How many lines below hold the string "Task"? Report that number alone.

WORKING DATA
----
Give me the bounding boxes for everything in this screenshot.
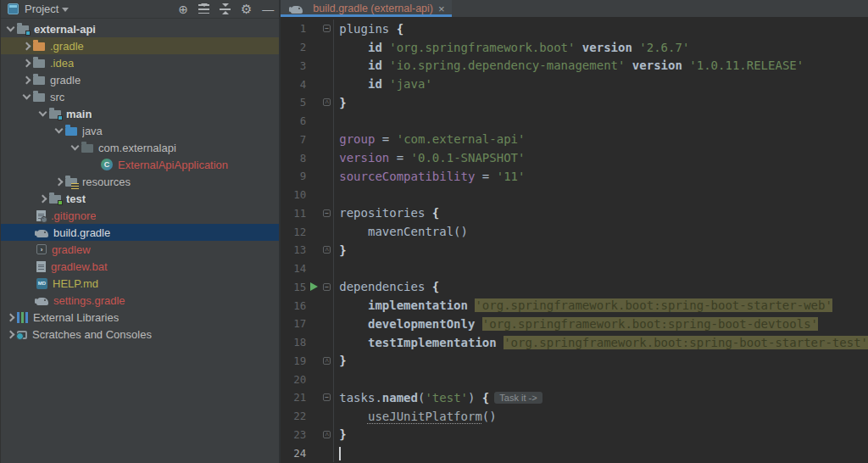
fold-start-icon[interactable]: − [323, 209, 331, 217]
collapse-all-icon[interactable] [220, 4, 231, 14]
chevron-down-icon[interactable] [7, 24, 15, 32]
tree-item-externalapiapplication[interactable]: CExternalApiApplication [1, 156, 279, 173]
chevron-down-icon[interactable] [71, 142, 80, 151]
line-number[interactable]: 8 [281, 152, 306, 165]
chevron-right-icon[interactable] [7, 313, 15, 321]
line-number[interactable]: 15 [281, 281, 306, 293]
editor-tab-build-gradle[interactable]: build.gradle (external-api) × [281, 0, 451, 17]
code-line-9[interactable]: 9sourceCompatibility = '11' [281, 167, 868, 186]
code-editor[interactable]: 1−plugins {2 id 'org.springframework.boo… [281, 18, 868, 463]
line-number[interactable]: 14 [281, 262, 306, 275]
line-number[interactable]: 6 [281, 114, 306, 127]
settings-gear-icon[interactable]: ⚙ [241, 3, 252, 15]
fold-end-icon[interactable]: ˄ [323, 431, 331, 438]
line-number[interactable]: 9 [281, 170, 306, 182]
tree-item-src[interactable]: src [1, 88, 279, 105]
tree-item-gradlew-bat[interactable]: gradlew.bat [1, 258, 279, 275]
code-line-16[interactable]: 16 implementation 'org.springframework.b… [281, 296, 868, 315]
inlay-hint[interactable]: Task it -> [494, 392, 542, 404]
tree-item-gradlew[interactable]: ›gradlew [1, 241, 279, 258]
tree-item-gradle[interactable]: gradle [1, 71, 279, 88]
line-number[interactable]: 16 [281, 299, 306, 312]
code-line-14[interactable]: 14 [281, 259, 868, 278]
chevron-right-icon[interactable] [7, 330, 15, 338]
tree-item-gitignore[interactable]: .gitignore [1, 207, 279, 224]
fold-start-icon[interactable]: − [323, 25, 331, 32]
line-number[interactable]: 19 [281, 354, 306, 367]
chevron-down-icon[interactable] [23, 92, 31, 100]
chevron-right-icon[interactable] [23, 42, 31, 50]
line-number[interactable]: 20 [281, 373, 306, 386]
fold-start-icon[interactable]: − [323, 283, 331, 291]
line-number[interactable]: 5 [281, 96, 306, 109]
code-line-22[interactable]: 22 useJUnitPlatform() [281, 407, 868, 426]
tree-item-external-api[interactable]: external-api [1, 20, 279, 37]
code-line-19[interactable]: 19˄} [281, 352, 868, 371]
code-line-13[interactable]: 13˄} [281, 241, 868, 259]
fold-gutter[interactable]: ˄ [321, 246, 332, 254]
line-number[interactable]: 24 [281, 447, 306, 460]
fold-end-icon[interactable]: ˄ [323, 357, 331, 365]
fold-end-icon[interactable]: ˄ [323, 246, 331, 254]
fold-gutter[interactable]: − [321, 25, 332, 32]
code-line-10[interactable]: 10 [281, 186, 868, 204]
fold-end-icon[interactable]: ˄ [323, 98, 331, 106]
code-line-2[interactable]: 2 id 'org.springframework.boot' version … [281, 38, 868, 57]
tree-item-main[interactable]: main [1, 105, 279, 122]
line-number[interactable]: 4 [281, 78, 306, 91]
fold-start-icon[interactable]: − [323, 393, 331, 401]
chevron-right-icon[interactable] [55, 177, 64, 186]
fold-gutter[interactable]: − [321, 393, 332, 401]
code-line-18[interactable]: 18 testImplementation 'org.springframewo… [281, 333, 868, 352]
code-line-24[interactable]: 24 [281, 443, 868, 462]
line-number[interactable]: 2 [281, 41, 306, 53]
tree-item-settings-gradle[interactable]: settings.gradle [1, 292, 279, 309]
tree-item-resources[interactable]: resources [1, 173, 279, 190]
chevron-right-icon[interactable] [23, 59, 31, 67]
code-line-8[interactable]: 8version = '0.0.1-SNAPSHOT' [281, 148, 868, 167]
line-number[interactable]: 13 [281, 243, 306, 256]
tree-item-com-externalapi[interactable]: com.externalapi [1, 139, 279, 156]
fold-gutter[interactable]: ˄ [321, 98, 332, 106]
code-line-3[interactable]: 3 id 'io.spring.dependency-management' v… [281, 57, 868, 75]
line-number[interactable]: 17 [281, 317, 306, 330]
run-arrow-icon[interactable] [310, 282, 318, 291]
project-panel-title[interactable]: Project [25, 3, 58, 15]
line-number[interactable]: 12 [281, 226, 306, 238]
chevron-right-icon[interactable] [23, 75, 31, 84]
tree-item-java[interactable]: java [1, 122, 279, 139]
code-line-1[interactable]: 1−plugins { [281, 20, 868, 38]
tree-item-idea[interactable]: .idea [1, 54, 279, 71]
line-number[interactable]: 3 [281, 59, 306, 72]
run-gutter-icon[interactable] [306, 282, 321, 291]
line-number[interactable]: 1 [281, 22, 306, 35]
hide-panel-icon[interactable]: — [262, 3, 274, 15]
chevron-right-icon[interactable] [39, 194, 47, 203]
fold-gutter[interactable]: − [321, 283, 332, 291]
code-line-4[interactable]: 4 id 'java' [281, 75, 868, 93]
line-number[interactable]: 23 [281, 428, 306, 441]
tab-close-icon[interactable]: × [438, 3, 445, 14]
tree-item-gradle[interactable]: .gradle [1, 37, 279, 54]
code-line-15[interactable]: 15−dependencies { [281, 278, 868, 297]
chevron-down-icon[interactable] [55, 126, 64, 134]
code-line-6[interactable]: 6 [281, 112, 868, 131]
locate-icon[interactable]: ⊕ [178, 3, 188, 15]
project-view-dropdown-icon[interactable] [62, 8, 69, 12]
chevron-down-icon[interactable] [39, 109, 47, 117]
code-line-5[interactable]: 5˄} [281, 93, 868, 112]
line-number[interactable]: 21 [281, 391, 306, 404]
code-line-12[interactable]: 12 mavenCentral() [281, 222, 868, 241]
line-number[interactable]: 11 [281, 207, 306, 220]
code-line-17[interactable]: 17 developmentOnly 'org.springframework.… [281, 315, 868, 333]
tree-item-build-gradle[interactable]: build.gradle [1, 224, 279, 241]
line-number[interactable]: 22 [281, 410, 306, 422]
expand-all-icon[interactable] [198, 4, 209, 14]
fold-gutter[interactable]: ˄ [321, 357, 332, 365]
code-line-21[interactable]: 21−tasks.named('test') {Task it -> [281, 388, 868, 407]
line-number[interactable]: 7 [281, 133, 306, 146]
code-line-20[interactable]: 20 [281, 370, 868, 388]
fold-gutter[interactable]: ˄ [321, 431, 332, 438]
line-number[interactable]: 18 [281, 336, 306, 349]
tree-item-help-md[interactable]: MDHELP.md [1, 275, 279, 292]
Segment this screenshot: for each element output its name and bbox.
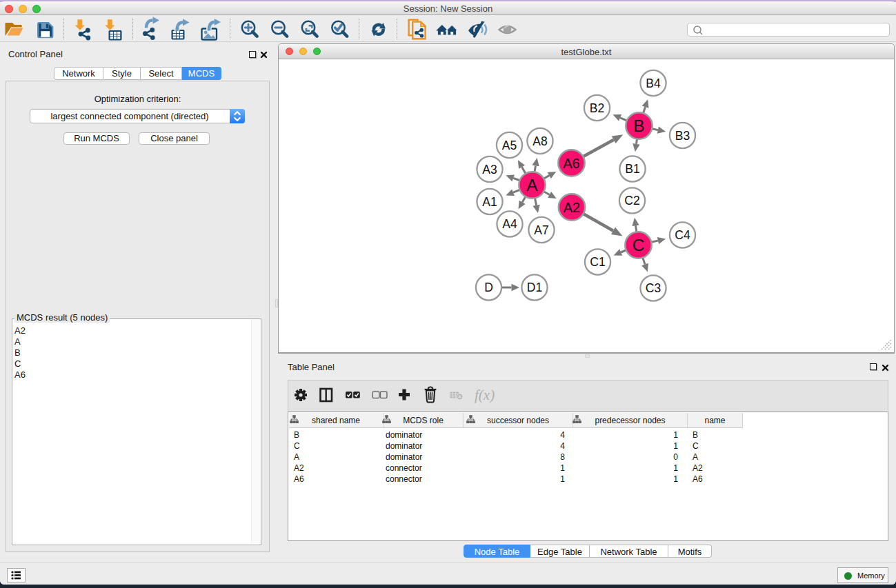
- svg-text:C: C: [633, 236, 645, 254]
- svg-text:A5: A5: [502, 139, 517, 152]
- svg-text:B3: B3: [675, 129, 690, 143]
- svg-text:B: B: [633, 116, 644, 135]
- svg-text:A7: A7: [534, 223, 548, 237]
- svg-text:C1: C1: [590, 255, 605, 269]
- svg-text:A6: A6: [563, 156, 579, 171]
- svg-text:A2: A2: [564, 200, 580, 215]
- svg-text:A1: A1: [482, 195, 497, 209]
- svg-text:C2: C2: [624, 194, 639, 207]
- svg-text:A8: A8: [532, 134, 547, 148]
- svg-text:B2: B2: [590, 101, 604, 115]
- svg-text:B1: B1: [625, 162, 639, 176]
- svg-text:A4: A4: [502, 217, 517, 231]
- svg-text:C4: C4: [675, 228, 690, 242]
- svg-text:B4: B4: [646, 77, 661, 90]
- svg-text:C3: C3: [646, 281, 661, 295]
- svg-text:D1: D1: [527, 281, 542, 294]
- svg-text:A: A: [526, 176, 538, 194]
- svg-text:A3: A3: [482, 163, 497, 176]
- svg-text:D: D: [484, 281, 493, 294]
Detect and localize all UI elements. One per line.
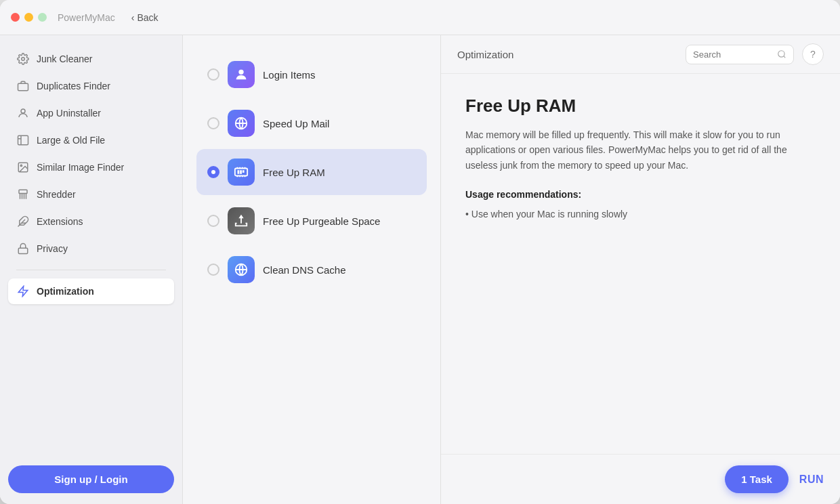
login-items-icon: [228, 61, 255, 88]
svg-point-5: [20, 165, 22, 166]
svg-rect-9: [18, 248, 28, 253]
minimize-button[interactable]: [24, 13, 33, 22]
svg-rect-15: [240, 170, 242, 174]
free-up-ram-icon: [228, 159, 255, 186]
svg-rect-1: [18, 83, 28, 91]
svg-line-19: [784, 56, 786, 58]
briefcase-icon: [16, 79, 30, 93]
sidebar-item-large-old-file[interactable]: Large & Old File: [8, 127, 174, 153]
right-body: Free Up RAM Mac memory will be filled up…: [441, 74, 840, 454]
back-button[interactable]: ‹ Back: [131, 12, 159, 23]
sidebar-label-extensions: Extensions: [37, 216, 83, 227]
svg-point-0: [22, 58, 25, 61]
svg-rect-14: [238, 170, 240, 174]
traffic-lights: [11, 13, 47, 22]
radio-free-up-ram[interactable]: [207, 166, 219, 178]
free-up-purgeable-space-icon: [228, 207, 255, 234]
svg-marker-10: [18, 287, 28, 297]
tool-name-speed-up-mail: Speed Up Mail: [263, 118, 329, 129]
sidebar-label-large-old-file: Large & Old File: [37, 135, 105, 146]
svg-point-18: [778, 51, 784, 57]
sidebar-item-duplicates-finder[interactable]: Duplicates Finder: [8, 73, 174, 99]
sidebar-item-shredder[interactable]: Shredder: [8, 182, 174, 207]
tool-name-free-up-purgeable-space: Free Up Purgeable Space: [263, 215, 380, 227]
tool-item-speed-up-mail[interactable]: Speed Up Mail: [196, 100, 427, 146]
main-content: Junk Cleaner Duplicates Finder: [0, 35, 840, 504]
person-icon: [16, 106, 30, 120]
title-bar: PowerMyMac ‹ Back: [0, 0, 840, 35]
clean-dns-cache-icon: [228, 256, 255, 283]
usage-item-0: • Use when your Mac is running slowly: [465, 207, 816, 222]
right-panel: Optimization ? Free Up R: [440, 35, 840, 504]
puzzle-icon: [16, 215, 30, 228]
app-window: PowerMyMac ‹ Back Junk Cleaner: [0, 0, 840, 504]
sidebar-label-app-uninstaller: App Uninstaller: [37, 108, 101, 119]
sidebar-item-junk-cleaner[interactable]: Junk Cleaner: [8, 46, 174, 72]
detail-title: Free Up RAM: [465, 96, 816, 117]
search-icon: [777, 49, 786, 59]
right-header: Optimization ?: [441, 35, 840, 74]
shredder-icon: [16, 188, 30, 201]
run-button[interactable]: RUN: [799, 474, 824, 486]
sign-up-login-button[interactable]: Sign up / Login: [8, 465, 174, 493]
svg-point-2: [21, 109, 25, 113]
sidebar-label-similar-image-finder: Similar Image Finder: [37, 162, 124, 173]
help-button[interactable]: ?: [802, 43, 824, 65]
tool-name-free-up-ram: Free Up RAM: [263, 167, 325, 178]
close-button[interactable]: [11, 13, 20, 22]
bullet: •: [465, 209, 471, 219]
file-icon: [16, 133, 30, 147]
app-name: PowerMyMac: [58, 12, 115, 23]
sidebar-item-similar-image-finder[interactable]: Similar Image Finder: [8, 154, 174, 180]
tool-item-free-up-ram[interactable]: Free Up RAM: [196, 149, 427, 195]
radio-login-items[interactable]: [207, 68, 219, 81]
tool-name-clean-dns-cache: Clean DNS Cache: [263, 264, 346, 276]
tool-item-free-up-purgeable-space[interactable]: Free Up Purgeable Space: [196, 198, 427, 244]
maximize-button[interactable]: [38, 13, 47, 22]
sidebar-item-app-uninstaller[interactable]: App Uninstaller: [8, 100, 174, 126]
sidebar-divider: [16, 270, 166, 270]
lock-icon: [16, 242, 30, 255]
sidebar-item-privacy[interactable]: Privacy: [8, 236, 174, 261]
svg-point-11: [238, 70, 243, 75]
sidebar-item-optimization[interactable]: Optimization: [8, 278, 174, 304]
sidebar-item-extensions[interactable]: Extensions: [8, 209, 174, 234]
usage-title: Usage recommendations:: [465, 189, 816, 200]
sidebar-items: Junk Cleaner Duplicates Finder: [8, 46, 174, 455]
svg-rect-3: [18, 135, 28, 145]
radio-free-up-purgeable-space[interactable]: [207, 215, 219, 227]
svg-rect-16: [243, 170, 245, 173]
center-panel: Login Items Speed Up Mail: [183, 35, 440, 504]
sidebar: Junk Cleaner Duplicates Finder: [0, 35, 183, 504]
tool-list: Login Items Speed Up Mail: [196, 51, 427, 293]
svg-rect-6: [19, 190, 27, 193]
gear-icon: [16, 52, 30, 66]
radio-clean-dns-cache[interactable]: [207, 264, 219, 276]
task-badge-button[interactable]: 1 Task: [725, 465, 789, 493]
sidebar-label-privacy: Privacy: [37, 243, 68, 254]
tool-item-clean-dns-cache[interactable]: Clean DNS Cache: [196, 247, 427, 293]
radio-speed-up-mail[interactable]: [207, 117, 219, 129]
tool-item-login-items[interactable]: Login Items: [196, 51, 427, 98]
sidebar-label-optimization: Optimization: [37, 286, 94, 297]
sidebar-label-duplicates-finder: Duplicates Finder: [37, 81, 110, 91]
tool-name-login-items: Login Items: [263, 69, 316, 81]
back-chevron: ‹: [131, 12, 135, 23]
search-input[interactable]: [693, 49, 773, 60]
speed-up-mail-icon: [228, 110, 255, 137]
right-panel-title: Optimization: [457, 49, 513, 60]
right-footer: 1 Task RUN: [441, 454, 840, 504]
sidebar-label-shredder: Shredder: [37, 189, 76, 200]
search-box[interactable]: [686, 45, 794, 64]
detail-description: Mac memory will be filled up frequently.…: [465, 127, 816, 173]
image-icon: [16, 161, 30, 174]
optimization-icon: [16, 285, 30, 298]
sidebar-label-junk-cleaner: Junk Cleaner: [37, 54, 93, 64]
----
ANSWER BELOW
4